Toy Wizards Review: Transformers R.E.D. G1 Soundwave

You can never have too many Soundwave in your collection.

Or at least, I can never have too many Soundwave in my collection.

As a lifelong Transformers fan who has repeatedly touted Soundwave as being my favorite of all the Transformers, whether Autobot or Deception, when the news broke about the R.E.D. (Robot Enhanced Design) line being released with Optimus Prime, Megatron and Soundwave in the first wave, there would be nothing stopping me from adding these to my shelf, with Soundwave naturally being at the top of my priority list.

Now I’m sure some of you may be of the mindset of, “but these R.E.D. figures don’t transform! Where’s the play value?” To that I say get out there and find a G1 reissue, or Siege or Earthrise, there’s plenty of opportunities to find some transforming robots either online or in the wild. If you’re anything like me however, you generally transform your Autobots or Decepticons every once in awhile for some toy photography, or if you’re doing your own review, but most of the time you’re displaying them on your shelf in all of their robot glory.

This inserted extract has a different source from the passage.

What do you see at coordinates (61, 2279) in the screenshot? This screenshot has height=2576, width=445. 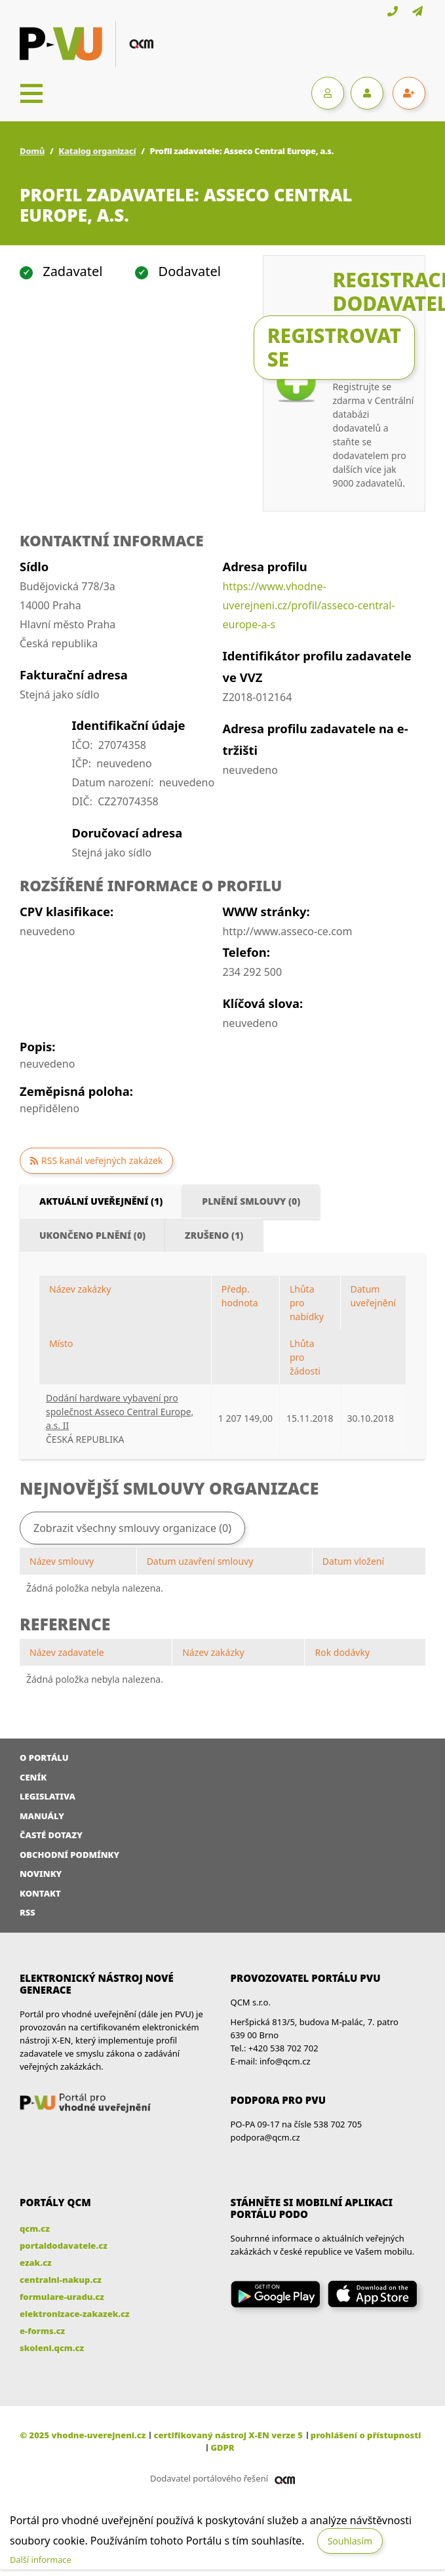 I see `centralni-nakup.cz` at bounding box center [61, 2279].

R.E.D. Soundwave is glorious in his own right, if for no other reason than he’s Soundwave, but that isn’t to say he isn’t without some unfortunate flaws that could have easily been avoided.

The first and most glaring issue I have with this figure is the peg that connects his shoulder cannon to his shoulder is too short. Mine came out of the package with some stress marks which immediately irked me, but since I’ll be displaying him on my shelf and have no reason to remove and reattach the cannon, I can deal with it. Like I said though, the port is way too short. If you move Soundwave’s head to pose it, the shoulder cannon will get bumped and fall off way too easily. A couple of millimeters longer and maybe a little thicker to make it more snug and secure would have gone a long way.

Speaking of snug though, Soundwave comes with two sets of hands. He comes out of the box with clenched fists already installed, along with another set of hands. One to mimic Soundwave opening his cassette deck on his chest to release Laserbeak, and the other to hold his concussion blaster. This is where in the case of the shoulder cannon not being snug enough, these fists are too snug, specifically the weapon hand.

The molded plastic of the hand is super stiff, and while you can get Soundwave’s weapon in his hand with some force that; thankfully doesn’t seem to cause any stress damage, you may want to run the hand under some hot water to loosen it up. Or, Hasbro could’ve made it a little more pliable.

While it is neat and much appreciated that they included an in scale version of Laserbeak in his cassette mode, another issue is the spring loaded cassette deck on Soundwave’s chest doesn’t respond particularly well. You can push down on Soundwave’s eject button…and it barely opens. It’s not exactly difficult to grab the edge with your fingernail and open it the rest of the way, but it’s these little things that keep this figure from being exceptional.

That said, we’ll switch to the positives. It’s a very well sculpted and well painted, cartoon accurate Soundwave in a 6″ scale. The paint on Soundwave is well done, with no smudges, blemishes or errors to be found. The head sculpt is a perfect representation of G1 Soundwave, and while Laserbeak doesn’t have a ton of detail, he’s also well done as far as paint application is concerned, and since Laserbeak doesn’t transform, the lack of significant detail is fine.

Articulation is pretty good on the figure with double jointed knees, thigh rotation and some major ankle tilt to get Soundwave into a variety of poses. Arms move 360 degrees, as does the head, but as mentioned careful you don’t bump the shoulder cannon, you’ll be reattaching it a lot. If you’re like me though, get Soundwave in the pose you want, place him on your shelf or desk, and then never touch him again.

These R.E.D. figures are a Walmart exclusive and are worth picking up, with a reasonable price point of $19.99 USD, or if you’re a north of the border resident like myself, $29.99 CAD, and I plan to go back and add Optimus and Megatron to my shelf as well.